No tocante à linguagem, Bandler e Grinder (1977) mencionam que esta “é adequada a preencher sua função como um sistema representativo [destaque da Autora]”; no entanto, “ela própria precisa fornecer um conjunto rico e complexo de expressões para representar nossas experiências possíveis”. Este tem sido o desafio da Psicologia nos seus diversos campos e abordagens, ou seja, verificar a complexidade presente nas estruturas subjetivas a partir da representação verbal, linguística, oferecida pelos clientes. A complexidade que envolve a questão da subjetividade valoriza o papel da linguagem no trabalho terapêutico.

Convém observar que, à primeira vista, a PNL parece utilizar a linguagem como

instrumento, com o propósito de implantar, por meio da modelagem, significados

padronizados, visando à criação de um sentido universal. Todavia, os autores não se referem propriamente ao “uso” instrumental da linguagem, mas baseiam o metamodelo na própria estrutura — ou sistema — da linguagem, de acordo com o modelo da Gramática Gerativo-Transformacional. Resumidamente, os autores explicam que:

A linguagem humana é uma forma do ato de representação do mundo. A Gramática Transformacional é um modelo explícito do processo de representar e comunicar essa representação do mundo. Os mecanismos dentro da Gramática Transformacional e o modo pelo qual representamos nossa experiência são universais a todos os seres humanos. O significado semântico que estes processos representam é existencial, infinitamente rico e variado. O modo pelo qual estes significados existenciais são representados e comunicados é governado por regras. A Gramática Transformacional não modela o sentido existencial, mas o modo pelo qual se forma este conjunto infinito — as próprias regras de representações [destaques da Autora] (BANDLER; GRINDER, 1977, p. 62-62).

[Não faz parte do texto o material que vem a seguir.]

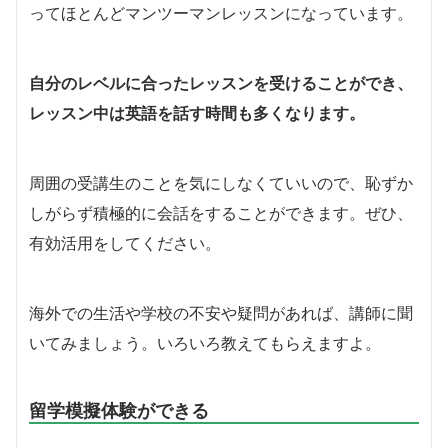
ってほとんどマンツーマンレッスンになっています。
自分のレベルに合ったレッスンを受けることができ、
レッスン中は英語を話す時間も多くなります。
周囲の受講生のことを気にしなくていいので、恥ずか
しがらず積極的に会話をすることができます。ぜひ、
有効活用をしてください。
海外での生活や学校の不安や疑問があれば、講師に聞
いてみましょう。いろいろ教えてもらえますよ。
留学模擬体験ができる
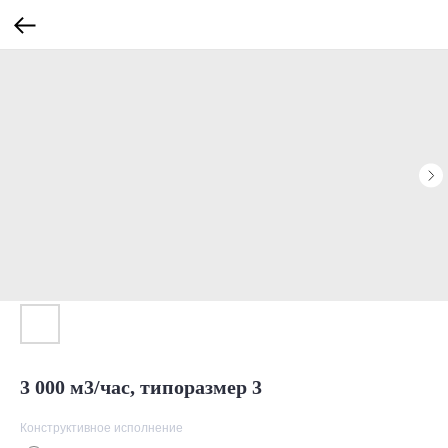
3 000 м3/час, типоразмер 3
Конструктивное исполнение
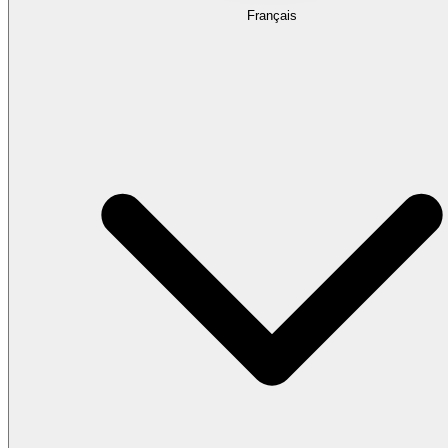
Français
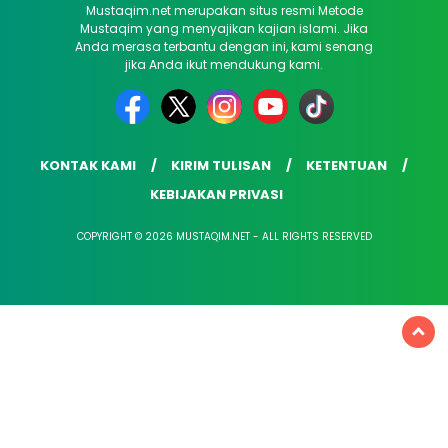
Mustaqim.net merupakan situs resmi Metode
Mustaqim yang menyajikan kajian islami. Jika
Anda merasa terbantu dengan ini, kami senang
jika Anda ikut mendukung kami.
KONTAK KAMI
KIRIM TULISAN
KETENTUAN
KEBIJAKAN PRIVASI
COPYRIGHT © 2026 MUSTAQIM.NET - ALL RIGHTS RESERVED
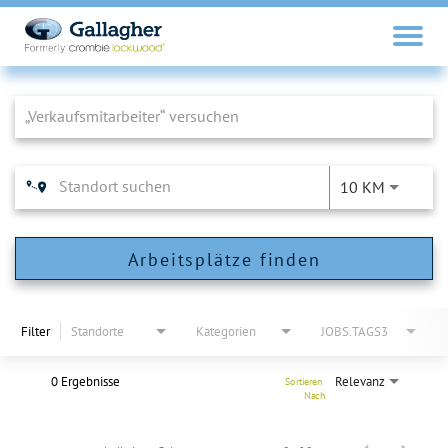
Job Search Page
10 KM
Arbeitsplätze finden
Filter
Standorte
Kategorien
JOBS.TAGS3
0 Ergebnisse
Relevanz
Sortieren 
Nach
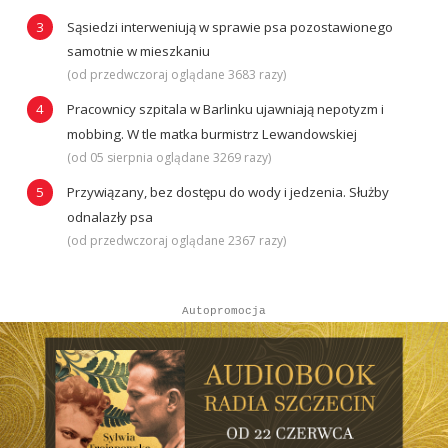
Sąsiedzi interweniują w sprawie psa pozostawionego
samotnie w mieszkaniu
(od przedwczoraj oglądane 3683 razy)
Pracownicy szpitala w Barlinku ujawniają nepotyzm i
mobbing. W tle matka burmistrz Lewandowskiej
(od 05 sierpnia oglądane 3269 razy)
Przywiązany, bez dostępu do wody i jedzenia. Służby
odnalazły psa
(od przedwczoraj oglądane 2367 razy)
Autopromocja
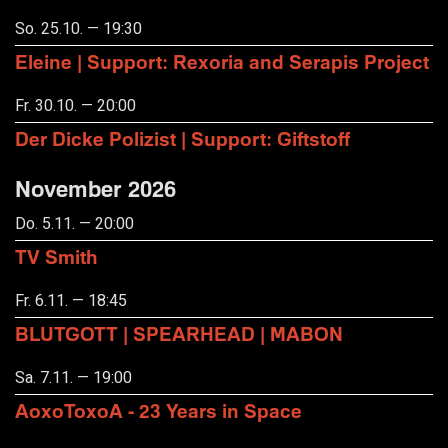
So. 25.10. — 19:30
Eleine | Support: Rexoria and Serapis Project
Fr. 30.10. — 20:00
Der Dicke Polizist | Support: Giftstoff
November 2026
Do. 5.11. — 20:00
TV Smith
Fr. 6.11. — 18:45
BLUTGOTT | SPEARHEAD | MABON
Sa. 7.11. — 19:00
AoxoToxoA - 23 Years in Space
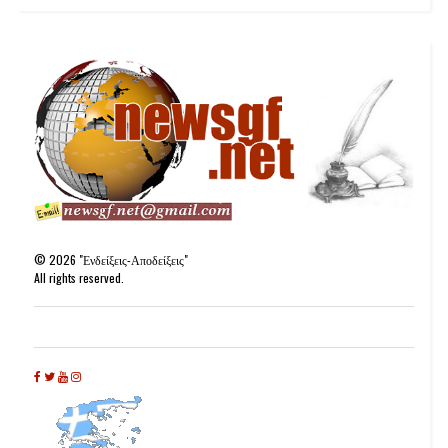
©
2026
"Ενδείξεις-Αποδείξεις"
All rights reserved.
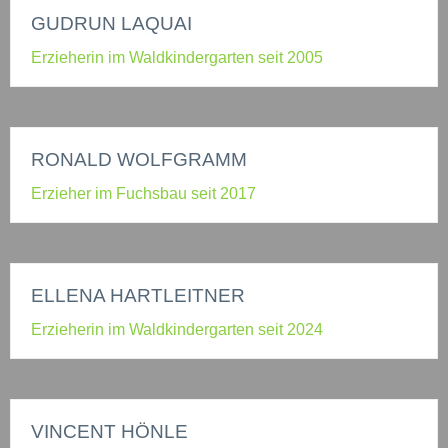
GUDRUN LAQUAI
Erzieherin im Waldkindergarten seit 2005
RONALD WOLFGRAMM
Erzieher im Fuchsbau seit 2017
ELLENA HARTLEITNER
Erzieherin im Waldkindergarten seit 2024
VINCENT HÖNLE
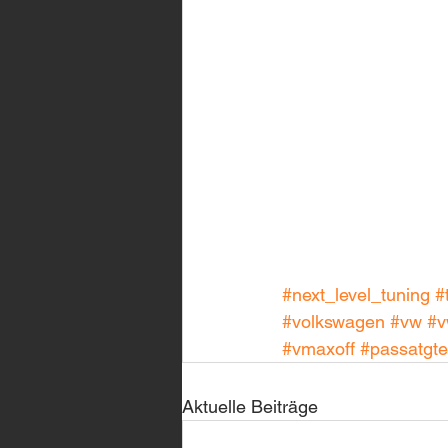
#next_level_tuning
#
#volkswagen
#vw
#v
#vmaxoff
#passatgte
Aktuelle Beiträge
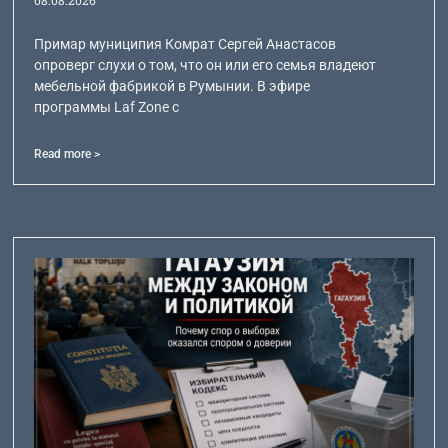
08.08.2026
Примар муниципия Комрат Сергей Анастасов
опроверг слухи о том, что он или его семья владеют
мебельной фабрикой в Румынии. В эфире
программы Laf Zone с
Read more >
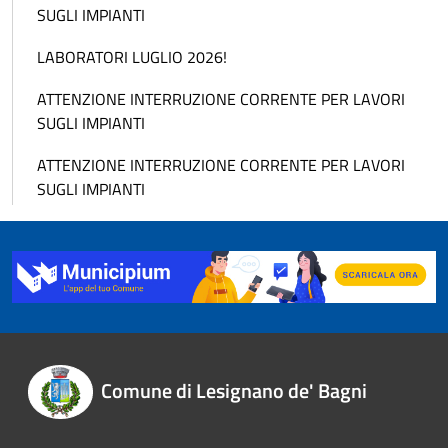
SUGLI IMPIANTI
LABORATORI LUGLIO 2026!
ATTENZIONE INTERRUZIONE CORRENTE PER LAVORI
SUGLI IMPIANTI
ATTENZIONE INTERRUZIONE CORRENTE PER LAVORI
SUGLI IMPIANTI
Comune di Lesignano de' Bagni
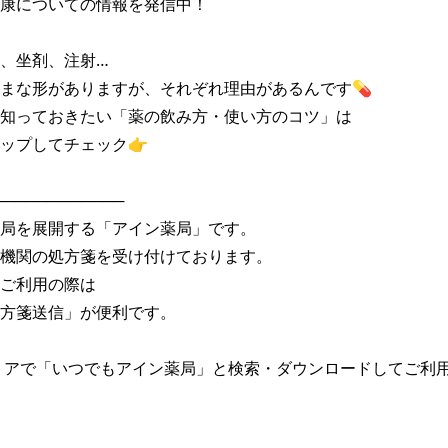
康についての情報を発信中！

、坐剤、注射…

まな形がありますが、それぞれ理由があるんです💊

知っておきたい「薬の飲み方・使い方のコツ」は

ップしてチェック👉

───────────

局を展開する「アイン薬局」です。

機関の処方箋を受け付けております。

ご利用の際は

方箋送信」が便利です。

トアで「いつでもアイン薬局」と検索・ダウンロードしてご利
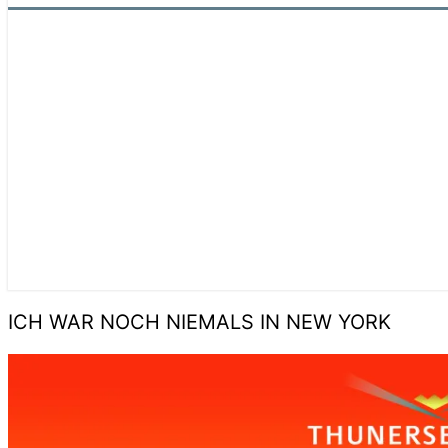
ICH WAR NOCH NIEMALS IN NEW YORK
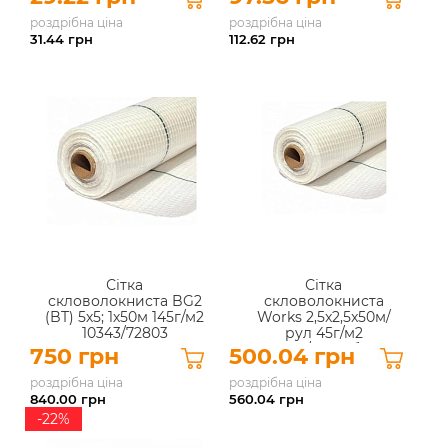
роздрібна ціна
роздрібна ціна
31.44
грн
112.62
грн
Сітка
Сітка
скловолокниста BG2
скловолокниста
(BT) 5х5; 1х50м 145г/м2
Works 2,5x2,5x50м/
10343/72803
рул 45г/м2
10343/96311 біла
750 грн
500.04 грн
роздрібна ціна
роздрібна ціна
840.00
грн
560.04
грн
-22%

A compreensão desse importante papel da linguagem na construção de sentidos levou Bandler e Grinder a elaborar o conceito de Metamodelo, peça-chave de sua abordagem teórica. As categorias e subcategorias propostas pelos autores a partir do discurso terapêutico ericksoniano, apresentam-se como ferramentas fundamentais para a realização das análises apresentadas nesta tese.